18 April 2019 - Credit rating agency Moody's confirmed in its new report the assessment of the credit rating B1 for Montenegro while retaining a "positive" outlook. The last available credit rating for Montenegro was also B1.
This credit rating is primarily due to the high GDP growth per capita, the institutional strengthening supported by the perspective of EU accession, attractiveness for foreign direct investment, as well as significant investment projects in transport, tourism, and energy. In parallel, the positive outlook with the B1 rating reflects the favourable mid-term prospects of the country, supported by adequate structural reforms, as well as the consolidation measures the Government has continuously implemented, which contribute to strengthening the fiscal position of Montenegro. Furthermore, the Government has taken adequate measures to reduce the risk of medium-term debt refinancing significantly.
The report states that the growth of GDP in 2018 of 4.9% was primarily driven by investments, but also another year of a record-breaking tourist season. In addition, positive trends in the labour market supported growth in household consumption, with an increase in employment, while the FDI inflow was slightly lower than in the previous year, but with a still high 9% of GDP.
According to the Report, the weaker global economic outlook will contribute to lower growth rates. Despite this, Montenegro foresees a healthy business cycle, with growth rates at 3.0% in 2019 and 3.2% in 2020, that is, above the 10-year historical average of 1.9%.

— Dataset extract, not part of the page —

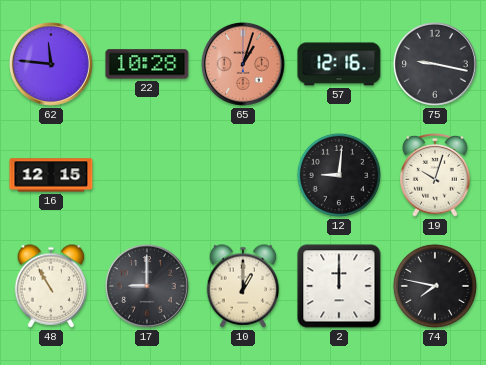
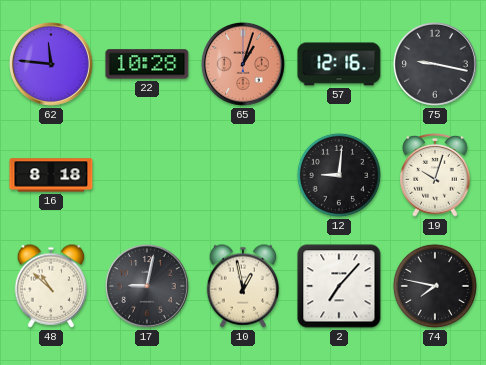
16: 12:15 -> 8:18
48: 10:55 -> 10:52
17: 9:00 -> 9:02
10: 1:00 -> 12:58
2: 12:00 -> 7:07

As a major backbone of the future development of Montenegro and further improvement of the credit rating, it is stated that strengthening of the competitive position will be achieved through the implementation of projects in the sectors of tourism and energy, as well as mitigation of external risks.
In this year's report, Moody's has highlighted that Montenegro is the forerunner in the process of EU accession among the Balkan countries, which represents a further impetus for the improvement of the rule of law and institutional capacities in the coming years. Since the start of EU accession talks in June 2012, Montenegro has opened 32 out of the 33 negotiating chapters and has three temporarily closed chapters.